どちらかと言うと、全体の把握をしてみんなにお願い事の伝言をして回る、繋ぎの役目みたいな感じだった。
「嶺緒くん、ロイスさんに肉が足りなくなったって伝えて」
「はい、何肉を何時までにですか?
代替品ならどんな肉でも良いですか?」
厨房の在庫を確認した料理長が、足りないものや、旦那様の体調とかで使うものを細かく指示して取り纏めて、ロイスへと伝える。
「れーおー!
屋敷の蔦を取るから、梯子押さえてくれー」
「あ、はーい!
じゃあ、ロイスさんに伝えておきますね」
庭から手伝いで呼ばれたから、そっちへ急いで向かう。
向かう途中でも、メイドさんが声を掛けてくれたり、この仕事は屋敷中の皆んなを知ることが出来た。
毎日が楽しかった。
皆んなとずっといられると思ってた。
庭で花柄摘みをしながら、あれ以来見かけない親指姫に、聞こえるかな?と思いながら話しかけていた。
「旦那様がね、ヴラドって呼ばないと返事をしてくれなくなっちゃって、おかしいんだ。
でもさ、ヴラドって呼べるのが特別感があって、ホントは好き。
でも、ここで働かせて貰ってる以上は、ちゃんと区別しないとね」
独り言のように、いや、実際独り言なんだけど、ブツブツと言っていたら手元が急に暗くなって、俺を覆うように影を落とした。

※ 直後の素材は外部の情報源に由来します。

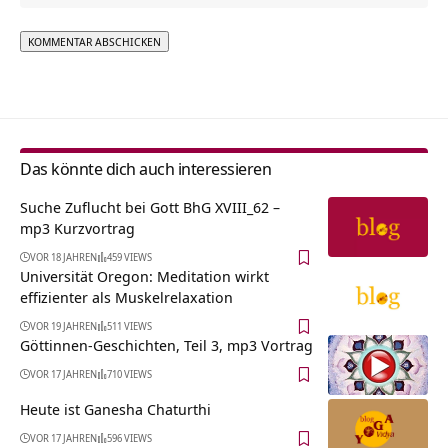
Alternative:
Das könnte dich auch interessieren
Suche Zuflucht bei Gott BhG XVIII_62 –
mp3 Kurzvortrag
VOR 18 JAHREN
459 VIEWS
Universität Oregon: Meditation wirkt
effizienter als Muskelrelaxation
VOR 19 JAHREN
511 VIEWS
Göttinnen-Geschichten, Teil 3, mp3 Vortrag
VOR 17 JAHREN
710 VIEWS
Heute ist Ganesha Chaturthi
VOR 17 JAHREN
596 VIEWS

ん?と後ろの方を見上げると、大きな日傘をさした、真っ直ぐな長い黒髪の綺麗な女の子?男の子?がゴスロリのドレスで立っていた。
「こんにちは。」
「…」
返事は無くて、無表情に近い不機嫌な表情を浮かべた。
「?
お客様ですよね?
ご案内しますね」
一応、笑顔を浮かべて先に行こうとしたら、後ろから突き飛ばされた。
「ヴラドが拾った死体はお前か。
疾く往ね、人間ごときがヴラドの側にいるでない!」
「え、あの、死体じゃないですよ、ちゃんと生きてます。」
更に怖い顔になって、胸ぐらを掴まれたところで、ロイスが間に割って入って来てくれた。
「何をなさいます、ジル様!
嶺緒様は貴方が触れて良い方ではありません!!」
俺を背後に隠すように立ちはだかって、ジルと呼ばれたこの人形の様な人に向かって言った。